As I was saying, young people prefer to be connected 24 hours a day. Throughout the day they receive hundreds of messages and have conversations for hours with apps such as WhatsApp, Line, or Skype. Their answers are quick, brief, and efficient. In summary, they are used to brief packages of information, to short exchanges, and to real time answers. Their learning takes place through simulation or fun, and without any effort. They learn from one another, socializing their knowledge on social networks, asking questions and answering them online. In fact, up to 65% of these young people could give lessons about some part of technology.
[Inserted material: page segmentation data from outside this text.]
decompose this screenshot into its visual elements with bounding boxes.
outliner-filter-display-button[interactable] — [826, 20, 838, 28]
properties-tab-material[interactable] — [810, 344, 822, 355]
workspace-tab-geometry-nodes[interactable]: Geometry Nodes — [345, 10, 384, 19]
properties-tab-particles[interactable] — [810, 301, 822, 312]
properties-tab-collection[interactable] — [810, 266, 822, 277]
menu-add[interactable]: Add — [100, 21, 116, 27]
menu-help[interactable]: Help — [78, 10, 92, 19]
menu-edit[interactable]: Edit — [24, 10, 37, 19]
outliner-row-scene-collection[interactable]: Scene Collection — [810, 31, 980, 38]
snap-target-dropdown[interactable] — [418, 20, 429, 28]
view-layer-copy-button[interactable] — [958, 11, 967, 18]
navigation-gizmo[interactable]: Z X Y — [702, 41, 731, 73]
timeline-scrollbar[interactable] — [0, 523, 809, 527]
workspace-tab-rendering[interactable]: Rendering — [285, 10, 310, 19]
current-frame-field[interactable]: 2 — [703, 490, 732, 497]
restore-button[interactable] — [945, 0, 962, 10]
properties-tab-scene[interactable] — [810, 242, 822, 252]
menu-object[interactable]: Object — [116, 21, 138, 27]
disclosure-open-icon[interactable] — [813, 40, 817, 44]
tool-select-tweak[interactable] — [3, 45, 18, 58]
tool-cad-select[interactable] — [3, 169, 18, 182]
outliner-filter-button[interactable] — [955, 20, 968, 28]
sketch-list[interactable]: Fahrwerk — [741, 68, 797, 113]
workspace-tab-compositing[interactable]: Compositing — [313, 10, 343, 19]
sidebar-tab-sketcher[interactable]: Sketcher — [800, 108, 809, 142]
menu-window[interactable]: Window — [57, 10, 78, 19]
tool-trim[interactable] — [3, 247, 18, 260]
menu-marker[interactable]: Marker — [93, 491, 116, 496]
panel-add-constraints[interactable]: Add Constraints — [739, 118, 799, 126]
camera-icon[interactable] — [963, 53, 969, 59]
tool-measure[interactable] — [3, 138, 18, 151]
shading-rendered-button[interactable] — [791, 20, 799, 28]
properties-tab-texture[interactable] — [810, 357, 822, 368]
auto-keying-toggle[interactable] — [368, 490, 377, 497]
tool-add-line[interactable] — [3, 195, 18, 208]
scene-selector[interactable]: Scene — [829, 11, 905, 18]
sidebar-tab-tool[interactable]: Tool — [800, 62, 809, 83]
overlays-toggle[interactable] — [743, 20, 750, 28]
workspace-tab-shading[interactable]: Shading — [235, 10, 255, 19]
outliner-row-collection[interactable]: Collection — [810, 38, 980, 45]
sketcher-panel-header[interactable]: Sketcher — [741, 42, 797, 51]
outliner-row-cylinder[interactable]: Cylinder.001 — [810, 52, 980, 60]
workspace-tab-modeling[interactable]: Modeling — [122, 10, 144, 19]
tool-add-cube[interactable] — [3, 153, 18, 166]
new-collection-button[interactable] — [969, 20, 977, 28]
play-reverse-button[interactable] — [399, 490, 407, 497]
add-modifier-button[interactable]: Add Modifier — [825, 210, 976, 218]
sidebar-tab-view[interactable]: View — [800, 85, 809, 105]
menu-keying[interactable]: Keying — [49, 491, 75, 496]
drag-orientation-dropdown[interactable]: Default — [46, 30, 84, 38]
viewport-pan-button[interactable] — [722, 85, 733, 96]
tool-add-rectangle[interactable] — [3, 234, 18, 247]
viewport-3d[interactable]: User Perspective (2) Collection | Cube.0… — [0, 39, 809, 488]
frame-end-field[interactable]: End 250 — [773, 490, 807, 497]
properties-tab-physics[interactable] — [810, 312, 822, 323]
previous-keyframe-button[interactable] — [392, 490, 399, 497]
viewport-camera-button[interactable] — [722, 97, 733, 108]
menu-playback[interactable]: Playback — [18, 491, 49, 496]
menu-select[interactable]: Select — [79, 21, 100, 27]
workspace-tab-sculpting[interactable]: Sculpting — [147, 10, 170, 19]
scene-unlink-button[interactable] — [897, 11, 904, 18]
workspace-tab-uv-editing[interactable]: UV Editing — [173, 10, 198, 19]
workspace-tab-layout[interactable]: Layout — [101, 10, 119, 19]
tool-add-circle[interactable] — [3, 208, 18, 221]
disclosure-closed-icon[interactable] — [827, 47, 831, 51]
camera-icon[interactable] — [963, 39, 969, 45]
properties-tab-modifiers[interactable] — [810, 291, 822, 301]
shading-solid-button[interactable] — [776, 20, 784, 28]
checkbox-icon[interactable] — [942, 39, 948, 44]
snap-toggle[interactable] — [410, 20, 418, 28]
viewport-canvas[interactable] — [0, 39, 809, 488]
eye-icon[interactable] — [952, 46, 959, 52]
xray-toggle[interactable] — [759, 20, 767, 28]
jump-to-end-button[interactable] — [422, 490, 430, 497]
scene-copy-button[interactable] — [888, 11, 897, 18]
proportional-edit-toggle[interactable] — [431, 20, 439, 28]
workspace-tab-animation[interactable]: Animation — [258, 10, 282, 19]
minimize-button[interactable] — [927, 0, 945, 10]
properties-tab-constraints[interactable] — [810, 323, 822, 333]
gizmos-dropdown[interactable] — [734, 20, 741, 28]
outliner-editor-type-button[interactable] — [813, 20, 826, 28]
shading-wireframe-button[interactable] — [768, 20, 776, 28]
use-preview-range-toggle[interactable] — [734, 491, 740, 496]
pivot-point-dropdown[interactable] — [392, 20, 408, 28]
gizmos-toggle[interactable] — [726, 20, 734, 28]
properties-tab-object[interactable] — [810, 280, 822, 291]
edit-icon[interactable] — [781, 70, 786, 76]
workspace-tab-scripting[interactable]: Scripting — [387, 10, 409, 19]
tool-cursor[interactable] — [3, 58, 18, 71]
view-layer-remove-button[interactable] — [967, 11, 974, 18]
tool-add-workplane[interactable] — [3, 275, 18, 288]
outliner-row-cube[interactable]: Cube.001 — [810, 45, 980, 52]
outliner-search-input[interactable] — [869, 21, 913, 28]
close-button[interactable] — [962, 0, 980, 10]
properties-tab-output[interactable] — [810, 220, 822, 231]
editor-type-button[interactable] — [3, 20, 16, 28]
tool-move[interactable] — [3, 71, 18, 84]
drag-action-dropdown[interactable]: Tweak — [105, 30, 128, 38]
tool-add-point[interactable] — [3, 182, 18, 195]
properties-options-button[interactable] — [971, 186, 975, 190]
Immigrants, on the other hand, are used to isolated and individual activities. They are patient when waiting for an answer and don’t get tired with long messages. They are used to learning with a teacher, without any fun, and their electronic devices are much less sophisticated than those of natives.

A digital gap between two generations

The fascinating science fiction film The Matrix narrated the fight between the real world of people and the virtual world of machines. Its plot was based on this “emigration” from one place to the other. The main character Neo, played by Keanu Reeves, appealed to what was recent, to the unknown, and to what was new. The challenge was to fight against the “smart machines” in order to re-establish the order between the real and the virtual.

A nice metaphor that reflects, dear reader, the digital transformation that these two generations are living. Young people are pushing hard and living online more than offline.